╭──

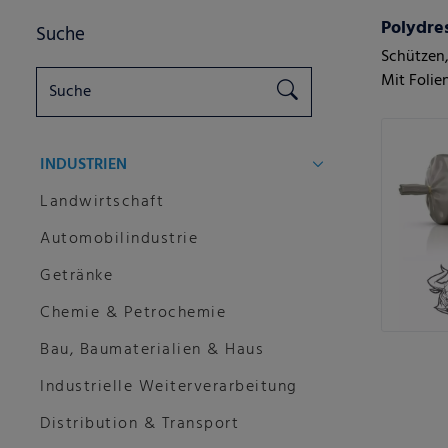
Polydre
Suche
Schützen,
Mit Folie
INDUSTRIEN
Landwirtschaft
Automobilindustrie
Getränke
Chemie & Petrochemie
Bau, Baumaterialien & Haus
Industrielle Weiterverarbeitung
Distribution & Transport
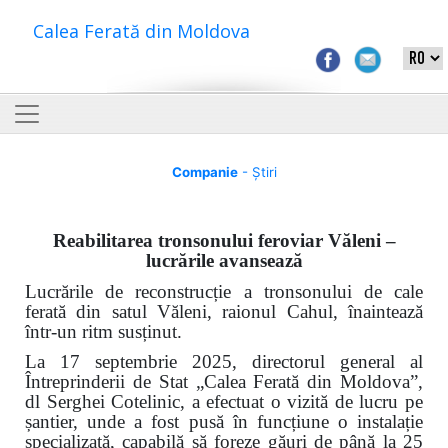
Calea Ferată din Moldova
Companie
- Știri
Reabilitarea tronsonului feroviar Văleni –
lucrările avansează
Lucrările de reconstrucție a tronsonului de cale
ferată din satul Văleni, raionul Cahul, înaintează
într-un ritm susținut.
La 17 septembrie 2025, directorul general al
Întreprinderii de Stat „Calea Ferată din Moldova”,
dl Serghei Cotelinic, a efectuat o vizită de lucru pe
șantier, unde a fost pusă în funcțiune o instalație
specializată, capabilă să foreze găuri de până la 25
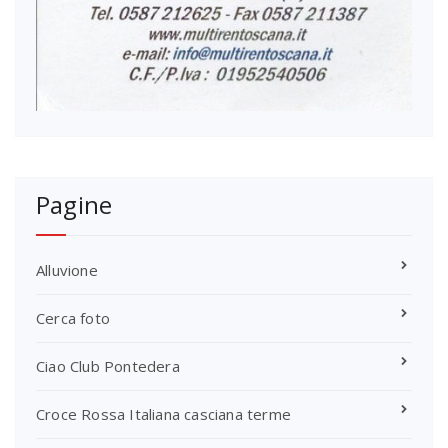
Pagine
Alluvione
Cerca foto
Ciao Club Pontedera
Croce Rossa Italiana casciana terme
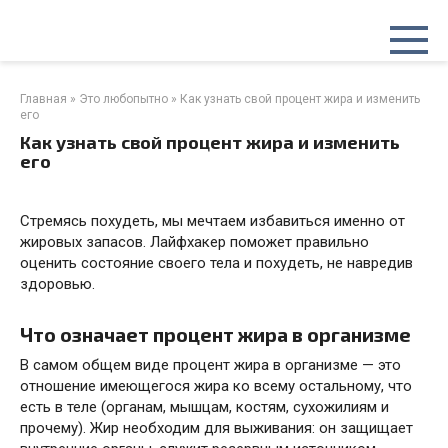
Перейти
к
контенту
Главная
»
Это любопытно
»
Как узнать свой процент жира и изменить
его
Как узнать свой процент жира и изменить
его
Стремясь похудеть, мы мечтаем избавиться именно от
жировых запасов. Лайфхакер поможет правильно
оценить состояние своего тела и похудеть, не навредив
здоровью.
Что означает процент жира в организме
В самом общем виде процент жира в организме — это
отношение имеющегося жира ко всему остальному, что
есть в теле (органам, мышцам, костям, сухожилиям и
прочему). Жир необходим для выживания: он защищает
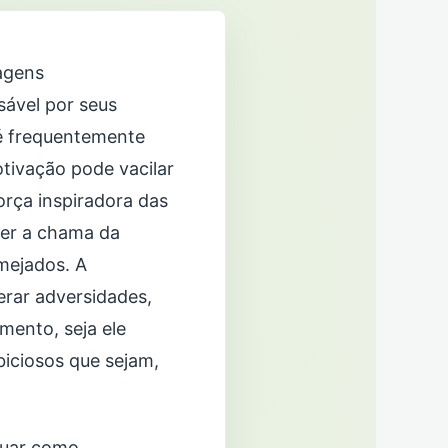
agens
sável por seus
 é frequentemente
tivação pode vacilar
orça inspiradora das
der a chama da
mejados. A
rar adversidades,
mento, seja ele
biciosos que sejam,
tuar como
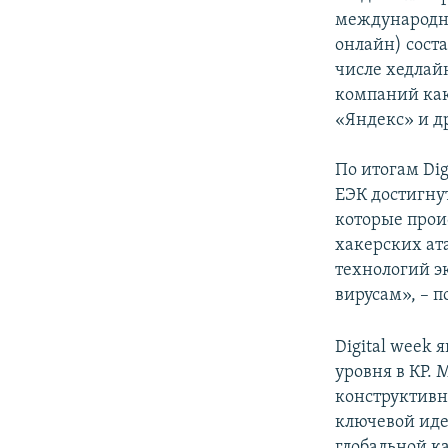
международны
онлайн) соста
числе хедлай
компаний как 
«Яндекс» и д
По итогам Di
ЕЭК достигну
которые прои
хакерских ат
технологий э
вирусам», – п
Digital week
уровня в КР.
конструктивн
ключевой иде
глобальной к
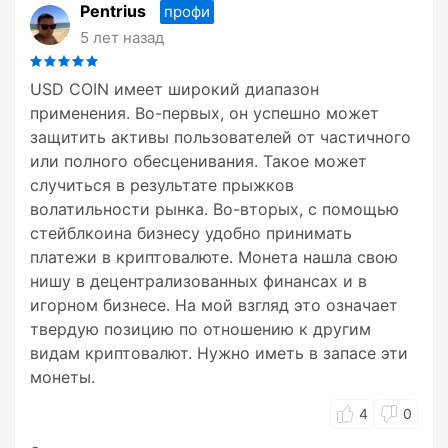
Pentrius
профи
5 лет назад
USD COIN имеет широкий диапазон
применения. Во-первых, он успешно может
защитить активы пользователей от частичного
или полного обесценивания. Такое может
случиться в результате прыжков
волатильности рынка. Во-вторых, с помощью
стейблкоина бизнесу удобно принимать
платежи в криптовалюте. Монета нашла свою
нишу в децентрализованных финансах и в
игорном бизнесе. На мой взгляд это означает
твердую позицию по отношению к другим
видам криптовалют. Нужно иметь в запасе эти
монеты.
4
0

╰──
╭──

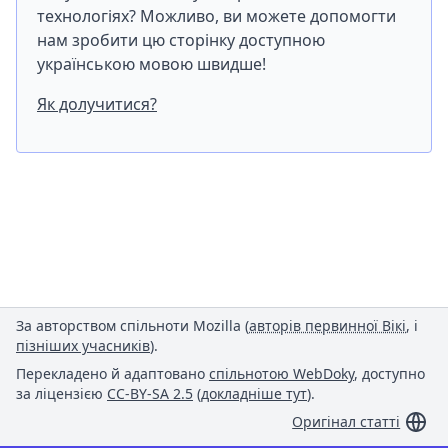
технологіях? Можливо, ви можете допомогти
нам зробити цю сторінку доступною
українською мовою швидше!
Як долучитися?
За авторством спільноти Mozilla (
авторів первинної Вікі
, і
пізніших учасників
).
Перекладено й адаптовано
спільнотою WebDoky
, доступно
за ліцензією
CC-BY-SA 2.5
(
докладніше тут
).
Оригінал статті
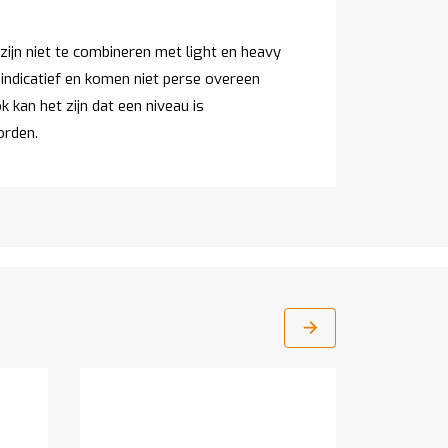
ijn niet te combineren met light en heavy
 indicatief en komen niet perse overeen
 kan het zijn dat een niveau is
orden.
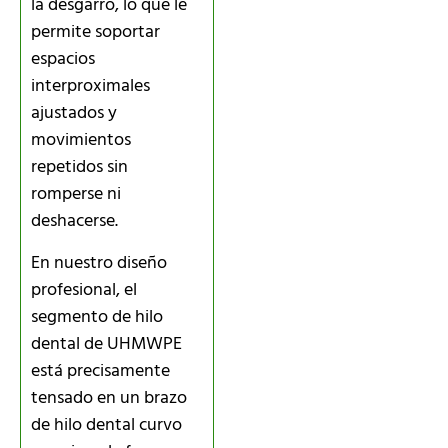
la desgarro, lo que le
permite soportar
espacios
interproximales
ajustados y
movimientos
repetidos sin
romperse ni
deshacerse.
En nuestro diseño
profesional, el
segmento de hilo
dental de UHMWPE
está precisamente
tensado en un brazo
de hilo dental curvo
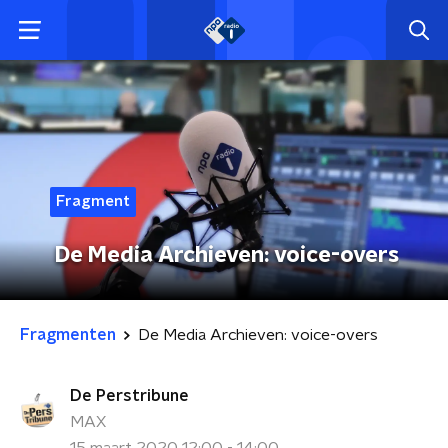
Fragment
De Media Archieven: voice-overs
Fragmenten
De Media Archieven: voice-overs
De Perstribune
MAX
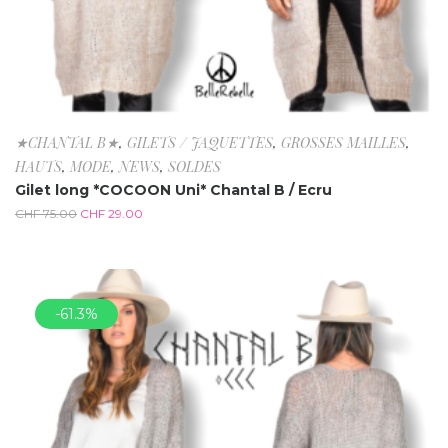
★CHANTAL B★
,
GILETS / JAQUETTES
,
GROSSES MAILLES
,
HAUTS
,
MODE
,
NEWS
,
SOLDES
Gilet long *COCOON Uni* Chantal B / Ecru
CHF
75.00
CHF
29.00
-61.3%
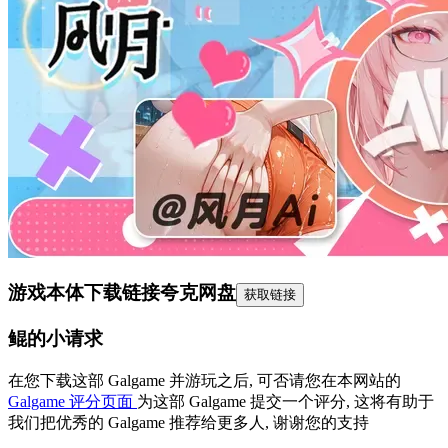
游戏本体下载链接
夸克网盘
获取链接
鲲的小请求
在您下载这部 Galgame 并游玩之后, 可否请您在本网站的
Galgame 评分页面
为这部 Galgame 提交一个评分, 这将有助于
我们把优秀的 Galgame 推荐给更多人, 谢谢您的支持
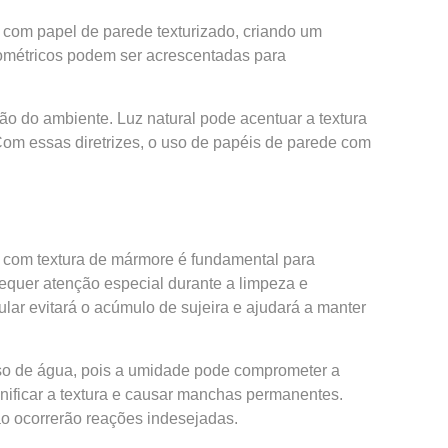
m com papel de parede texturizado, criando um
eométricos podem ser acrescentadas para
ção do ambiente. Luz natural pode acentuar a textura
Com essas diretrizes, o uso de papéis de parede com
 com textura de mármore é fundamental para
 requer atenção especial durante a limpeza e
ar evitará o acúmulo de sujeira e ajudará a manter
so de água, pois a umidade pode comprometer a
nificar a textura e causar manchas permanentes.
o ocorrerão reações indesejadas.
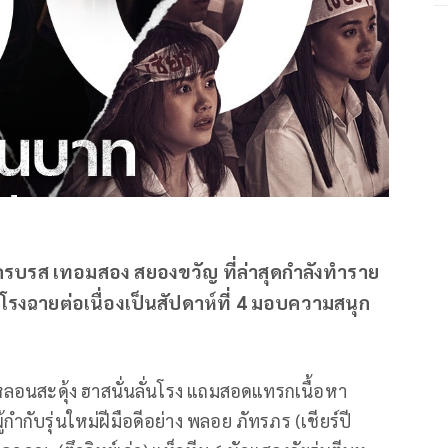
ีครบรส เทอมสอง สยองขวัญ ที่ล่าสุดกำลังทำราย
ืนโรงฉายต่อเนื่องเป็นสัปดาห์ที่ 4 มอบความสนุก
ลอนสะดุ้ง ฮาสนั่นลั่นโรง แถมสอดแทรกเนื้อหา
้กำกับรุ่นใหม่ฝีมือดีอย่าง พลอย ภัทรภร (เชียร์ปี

╰──

**DESCRIPTION OF THE TASK:** Go through the data above and copy each line in which "textura" appears.

**EXERCISE ANSWER:**
ção do ambiente. Luz natural pode acentuar a textura
 com textura de mármore é fundamental para
nificar a textura e causar manchas permanentes.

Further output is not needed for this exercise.